Show each line of the records below where the word "Generator" occurs.

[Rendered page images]

§

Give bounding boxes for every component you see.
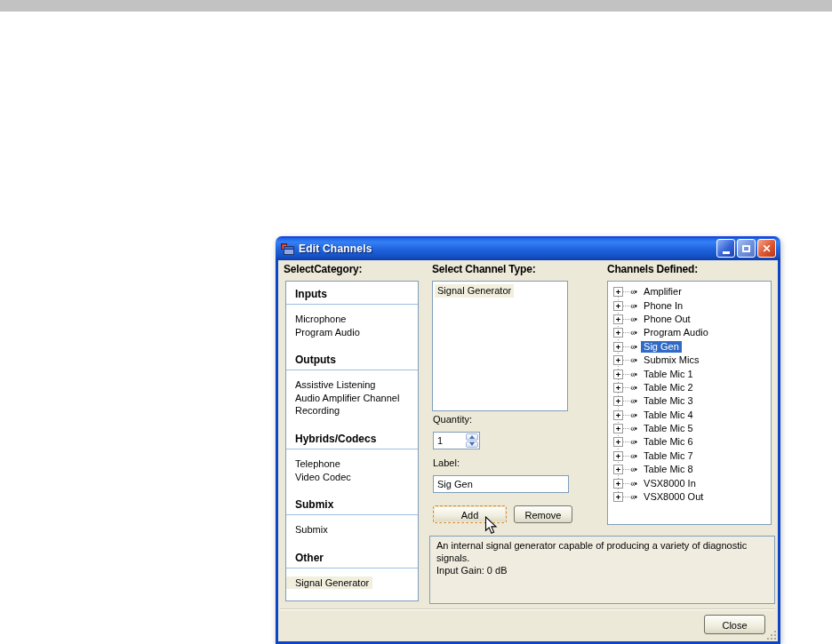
plus-box-icon[interactable]: + xyxy=(613,342,623,352)
tree-item[interactable]: +«•VSX8000 Out xyxy=(608,490,771,504)
titlebar[interactable]: Edit Channels ✕ xyxy=(276,236,780,260)
category-item[interactable]: Submix xyxy=(286,523,418,537)
speaker-channel-icon: «• xyxy=(630,492,636,502)
plus-box-icon[interactable]: + xyxy=(613,383,623,393)
quantity-value[interactable]: 1 xyxy=(434,433,465,449)
category-item[interactable]: Microphone xyxy=(286,313,418,326)
plus-box-icon[interactable]: + xyxy=(613,492,623,502)
plus-box-icon[interactable]: + xyxy=(613,301,623,311)
speaker-channel-icon: «• xyxy=(630,437,636,447)
tree-item-label: Table Mic 2 xyxy=(641,382,696,394)
dialog-client-area: SelectCategory: Select Channel Type: Cha… xyxy=(276,260,780,644)
category-group-header: Outputs xyxy=(286,354,418,366)
description-line: Input Gain: 0 dB xyxy=(436,564,768,576)
plus-box-icon[interactable]: + xyxy=(613,424,623,433)
remove-button[interactable]: Remove xyxy=(514,505,572,523)
tree-item-label: VSX8000 Out xyxy=(641,491,706,503)
category-group-divider xyxy=(286,370,418,370)
tree-item-label: Sig Gen xyxy=(641,341,682,353)
tree-item-label: Phone Out xyxy=(641,314,693,325)
tree-item[interactable]: +«•VSX8000 In xyxy=(608,476,771,489)
speaker-channel-icon: «• xyxy=(630,396,636,406)
tree-connector xyxy=(623,319,629,320)
tree-connector xyxy=(623,415,629,416)
tree-item[interactable]: +«•Table Mic 3 xyxy=(608,394,771,408)
plus-box-icon[interactable]: + xyxy=(613,314,623,324)
channels-tree[interactable]: +«•Amplifier+«•Phone In+«•Phone Out+«•Pr… xyxy=(607,281,772,525)
category-item[interactable]: Recording xyxy=(286,404,418,417)
plus-box-icon[interactable]: + xyxy=(613,465,623,474)
tree-item[interactable]: +«•Submix Mics xyxy=(608,354,771,367)
tree-connector xyxy=(623,360,629,361)
plus-box-icon[interactable]: + xyxy=(613,328,623,338)
close-button[interactable]: Close xyxy=(704,615,765,634)
channel-type-list[interactable]: Signal Generator xyxy=(432,281,568,411)
tree-item[interactable]: +«•Table Mic 6 xyxy=(608,435,771,449)
edit-channels-dialog: Edit Channels ✕ SelectCategory: Select C… xyxy=(276,236,780,644)
tree-item-label: VSX8000 In xyxy=(641,478,699,489)
channel-type-item[interactable]: Signal Generator xyxy=(435,284,514,298)
tree-item[interactable]: +«•Amplifier xyxy=(608,285,771,298)
tree-connector xyxy=(623,374,629,375)
stepper-buttons xyxy=(465,433,479,449)
plus-box-icon[interactable]: + xyxy=(613,410,623,420)
quantity-stepper[interactable]: 1 xyxy=(433,432,480,449)
category-item[interactable]: Telephone xyxy=(286,457,418,471)
minimize-icon[interactable] xyxy=(716,239,735,258)
desktop-top-bar xyxy=(0,0,832,12)
tree-connector xyxy=(623,483,629,484)
tree-item[interactable]: +«•Table Mic 1 xyxy=(608,367,771,380)
tree-item[interactable]: +«•Table Mic 2 xyxy=(608,381,771,394)
resize-grip-icon[interactable] xyxy=(766,630,777,640)
speaker-channel-icon: «• xyxy=(630,328,636,338)
close-icon[interactable]: ✕ xyxy=(757,239,776,258)
tree-item-label: Phone In xyxy=(641,300,685,312)
speaker-channel-icon: «• xyxy=(630,383,636,393)
category-list[interactable]: InputsMicrophoneProgram AudioOutputsAssi… xyxy=(285,281,419,601)
tree-item-label: Amplifier xyxy=(641,286,684,298)
tree-connector xyxy=(623,441,629,442)
tree-item[interactable]: +«•Table Mic 5 xyxy=(608,422,771,435)
tree-item[interactable]: +«•Table Mic 4 xyxy=(608,409,771,422)
category-group-items: Submix xyxy=(286,523,418,537)
category-group-divider xyxy=(286,568,418,568)
speaker-channel-icon: «• xyxy=(630,410,636,420)
tree-item[interactable]: +«•Sig Gen xyxy=(608,340,771,354)
plus-box-icon[interactable]: + xyxy=(613,287,623,297)
plus-box-icon[interactable]: + xyxy=(613,355,623,365)
spin-up-icon[interactable] xyxy=(466,433,478,441)
spin-down-icon[interactable] xyxy=(466,441,478,449)
category-group-divider xyxy=(286,449,418,449)
tree-connector xyxy=(623,428,629,429)
channels-defined-header: Channels Defined: xyxy=(607,263,698,275)
label-field-label: Label: xyxy=(433,457,460,468)
category-item[interactable]: Audio Amplifier Channel xyxy=(286,392,418,405)
category-item[interactable]: Program Audio xyxy=(286,326,418,339)
tree-item-label: Table Mic 6 xyxy=(641,436,696,448)
plus-box-icon[interactable]: + xyxy=(613,370,623,379)
tree-item[interactable]: +«•Program Audio xyxy=(608,326,771,339)
footer-divider xyxy=(280,608,775,610)
category-item[interactable]: Video Codec xyxy=(286,471,418,484)
form-icon xyxy=(281,242,294,255)
category-item[interactable]: Signal Generator xyxy=(286,576,372,590)
quantity-label: Quantity: xyxy=(433,414,472,425)
category-group-header: Hybrids/Codecs xyxy=(286,433,418,445)
tree-item[interactable]: +«•Table Mic 8 xyxy=(608,463,771,476)
plus-box-icon[interactable]: + xyxy=(613,437,623,447)
plus-box-icon[interactable]: + xyxy=(613,479,623,489)
category-group-header: Other xyxy=(286,552,418,564)
tree-item[interactable]: +«•Table Mic 7 xyxy=(608,449,771,463)
plus-box-icon[interactable]: + xyxy=(613,451,623,461)
maximize-icon[interactable] xyxy=(737,239,756,258)
plus-box-icon[interactable]: + xyxy=(613,396,623,406)
tree-item[interactable]: +«•Phone Out xyxy=(608,313,771,326)
speaker-channel-icon: «• xyxy=(630,370,636,379)
tree-item[interactable]: +«•Phone In xyxy=(608,298,771,312)
label-input[interactable] xyxy=(433,475,569,493)
tree-connector xyxy=(623,346,629,347)
select-category-header: SelectCategory: xyxy=(284,263,362,275)
speaker-channel-icon: «• xyxy=(630,287,636,297)
category-group-items: Signal Generator xyxy=(286,576,418,590)
category-item[interactable]: Assistive Listening xyxy=(286,378,418,392)
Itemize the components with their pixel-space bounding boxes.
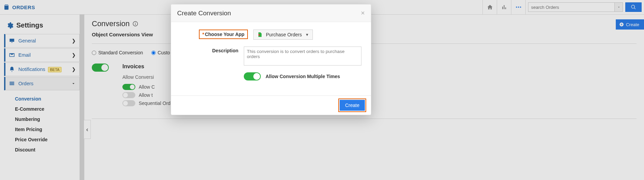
allow-multiple-label: Allow Conversion Multiple Times: [266, 74, 340, 79]
create-button[interactable]: Create: [340, 100, 365, 111]
allow-multiple-toggle[interactable]: [244, 72, 261, 80]
modal-title: Create Conversion: [177, 10, 361, 17]
choose-app-label: *Choose Your App: [199, 30, 248, 39]
form-row-choose-app: *Choose Your App Purchase Orders ▼: [179, 30, 363, 40]
modal-header: Create Conversion ×: [171, 4, 371, 22]
description-textarea[interactable]: This conversion is to convert orders to …: [244, 47, 361, 66]
form-row-description: Description This conversion is to conver…: [179, 47, 363, 66]
caret-down-icon: ▼: [305, 33, 309, 37]
document-icon: [257, 32, 262, 37]
close-button[interactable]: ×: [361, 9, 365, 17]
create-conversion-modal: Create Conversion × *Choose Your App Pur…: [171, 4, 371, 115]
form-row-allow-multiple: Allow Conversion Multiple Times: [179, 72, 363, 80]
choose-app-value: Purchase Orders: [266, 32, 302, 37]
choose-app-dropdown[interactable]: Purchase Orders ▼: [253, 30, 313, 40]
modal-footer: Create: [171, 95, 371, 115]
description-label: Description: [179, 47, 244, 53]
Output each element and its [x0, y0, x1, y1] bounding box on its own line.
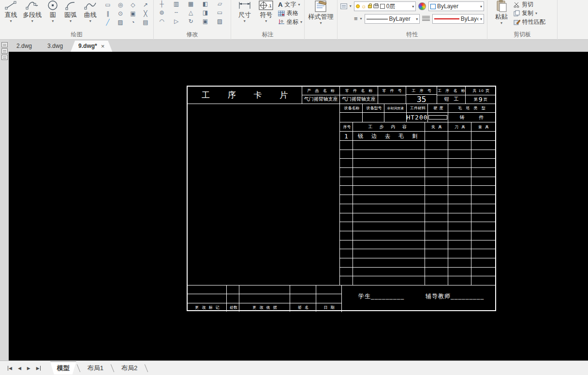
dimension-button[interactable]: 尺寸 ▾	[235, 0, 254, 23]
lineweight-display-icon[interactable]: ≡	[354, 16, 358, 22]
close-icon[interactable]: ×	[101, 41, 105, 52]
coolant-value	[384, 113, 407, 122]
chevron-down-icon[interactable]: ▾	[360, 17, 362, 21]
first-tab-icon[interactable]: ◀	[8, 366, 12, 371]
spline-button[interactable]: 曲线 ▾	[80, 0, 100, 23]
chevron-down-icon[interactable]: ▾	[300, 20, 302, 24]
panel-label-annotate[interactable]: 标注	[231, 30, 304, 40]
lineweight-icon[interactable]	[422, 16, 429, 22]
region-icon[interactable]: ▣	[128, 10, 138, 17]
table-button[interactable]: + 表格	[278, 9, 302, 17]
coordinate-button[interactable]: 坐标 ▾	[278, 18, 302, 26]
hatch-icon[interactable]: ▨	[116, 18, 125, 26]
layer-select[interactable]: ☼ 0层 ▾	[354, 1, 416, 11]
last-tab-icon[interactable]: ▶	[36, 366, 41, 371]
chevron-down-icon[interactable]: ▾	[535, 12, 537, 15]
move-icon[interactable]: ┼	[157, 0, 167, 8]
erase-icon[interactable]: ▱	[215, 0, 225, 8]
pointer-icon[interactable]: ↗	[141, 1, 150, 9]
prev-tab-icon[interactable]: ◀	[18, 366, 21, 371]
doc-tab-2dwg[interactable]: 2.dwg	[9, 41, 40, 52]
text-button[interactable]: A 文字 ▾	[278, 0, 302, 9]
linetype2-select[interactable]: ByLay‹ ▾	[432, 14, 484, 24]
match-properties-button[interactable]: 特性匹配	[514, 18, 545, 26]
scale-icon[interactable]: ◧	[201, 0, 210, 8]
panel-label-draw[interactable]: 绘图	[0, 30, 153, 40]
chevron-down-icon[interactable]: ▾	[89, 19, 91, 23]
cut-button[interactable]: 剪切	[514, 0, 545, 9]
layer-tools-icon[interactable]	[340, 3, 347, 9]
linetype-select[interactable]: ByLayer ▾	[365, 14, 420, 24]
arc-button[interactable]: 圆弧 ▾	[61, 0, 81, 23]
chevron-down-icon[interactable]: ▾	[10, 19, 12, 23]
style-manager-button[interactable]: 样式管理 ▾	[307, 0, 335, 25]
polyline-button[interactable]: 多段线 ▾	[20, 0, 45, 23]
chevron-down-icon[interactable]: ▾	[416, 17, 418, 21]
drawing-canvas[interactable]: 工 序 卡 片 产 品 名 称 气门摇臂轴支座 零 件 名 称 气门摇臂轴支座 …	[9, 52, 588, 360]
product-name-col: 产 品 名 称 气门摇臂轴支座	[302, 87, 339, 104]
next-tab-icon[interactable]: ▶	[27, 366, 30, 371]
point-icon[interactable]: ⊙	[116, 10, 125, 17]
parallel-icon[interactable]: ∥	[103, 10, 113, 17]
line-button[interactable]: 直线 ▾	[2, 0, 20, 23]
copy-button[interactable]: 复制 ▾	[514, 9, 545, 17]
rotate-icon[interactable]: ↻	[186, 17, 196, 25]
chevron-down-icon[interactable]: ▾	[244, 19, 246, 23]
block-icon[interactable]: ╳	[141, 10, 150, 17]
array-icon[interactable]: ▦	[186, 0, 196, 8]
hardness-bar	[428, 115, 447, 120]
chevron-down-icon[interactable]: ▾	[52, 19, 54, 23]
chevron-down-icon[interactable]: ▾	[70, 19, 72, 23]
fillet-icon[interactable]: ◠	[157, 17, 167, 25]
offset-icon[interactable]: ⊚	[157, 9, 167, 16]
color-select[interactable]: ByLayer ▾	[428, 1, 484, 11]
panel-label-clipboard[interactable]: 剪切板	[487, 30, 557, 40]
empty-step-row	[340, 231, 495, 240]
tab-layout1[interactable]: 布局1	[81, 362, 110, 375]
part-name-col: 零 件 名 称 气门摇臂轴支座	[340, 87, 378, 104]
doc-tab-9dwg[interactable]: 9.dwg* ×	[71, 41, 112, 52]
blank-type-header: 毛 坯 类 型	[448, 104, 495, 112]
chevron-down-icon[interactable]: ▾	[320, 21, 322, 25]
divide-icon[interactable]: ╌	[172, 9, 181, 16]
empty-step-rows	[340, 141, 495, 285]
stretch-icon[interactable]: ▥	[172, 0, 181, 8]
chevron-down-icon[interactable]: ▾	[480, 4, 482, 9]
chevron-down-icon[interactable]: ▾	[480, 17, 482, 21]
mirror-icon[interactable]: △	[186, 9, 196, 16]
align-icon[interactable]: ▣	[201, 17, 210, 25]
chevron-down-icon[interactable]: ▾	[265, 19, 267, 23]
chevron-down-icon[interactable]: ▾	[31, 19, 33, 23]
advisor-signoff: 辅导教师_________	[426, 292, 484, 312]
tab-layout2[interactable]: 布局2	[115, 362, 144, 375]
wipeout-icon[interactable]: ◔	[128, 18, 138, 26]
tab-model[interactable]: 模型	[50, 361, 76, 375]
empty-step-row	[340, 186, 495, 195]
panel-label-properties[interactable]: 特性	[338, 30, 487, 40]
chevron-down-icon[interactable]: ▾	[500, 21, 502, 25]
chevron-down-icon[interactable]: ▾	[350, 4, 352, 8]
chevron-down-icon[interactable]: ▾	[298, 3, 300, 7]
color-swatch	[430, 4, 436, 9]
tool-palette-icon-1[interactable]	[1, 42, 8, 47]
explode-icon[interactable]: ▭	[215, 9, 225, 16]
tool-palette-icon-2[interactable]	[1, 48, 8, 54]
copy-icon	[514, 10, 520, 16]
gradient-icon[interactable]: ▤	[141, 18, 150, 26]
chevron-down-icon[interactable]: ▾	[412, 4, 414, 9]
symbol-button[interactable]: .1 符号 ▾	[256, 0, 276, 23]
pages-col: 共 10 页 第 9 页	[466, 87, 495, 104]
construction-line-icon[interactable]: ╱	[103, 18, 113, 26]
chamfer-icon[interactable]: ▷	[172, 17, 181, 25]
paste-button[interactable]: 粘贴 ▾	[492, 0, 511, 25]
overlap-icon[interactable]: ◨	[201, 9, 210, 16]
panel-label-modify[interactable]: 修改	[154, 30, 231, 40]
polygon-icon[interactable]: ◇	[128, 1, 138, 9]
color-wheel-icon[interactable]	[418, 2, 426, 10]
tool-palette-icon-3[interactable]	[1, 55, 8, 60]
donut-icon[interactable]: ◎	[116, 1, 125, 9]
edit-hatch-icon[interactable]: ▨	[215, 17, 225, 25]
circle-button[interactable]: 圆 ▾	[45, 0, 61, 23]
doc-tab-3dwg[interactable]: 3.dwg	[40, 41, 71, 52]
rectangle-icon[interactable]: ▭	[103, 1, 113, 9]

§

§ **RESPONSE AREA**:
channel-type-list[interactable]: Signal Generator xyxy=(432,281,568,411)
channel-type-item[interactable]: Signal Generator xyxy=(435,284,514,298)
category-item[interactable]: Signal Generator xyxy=(286,576,372,590)
category-group-items: Signal Generator xyxy=(286,576,418,590)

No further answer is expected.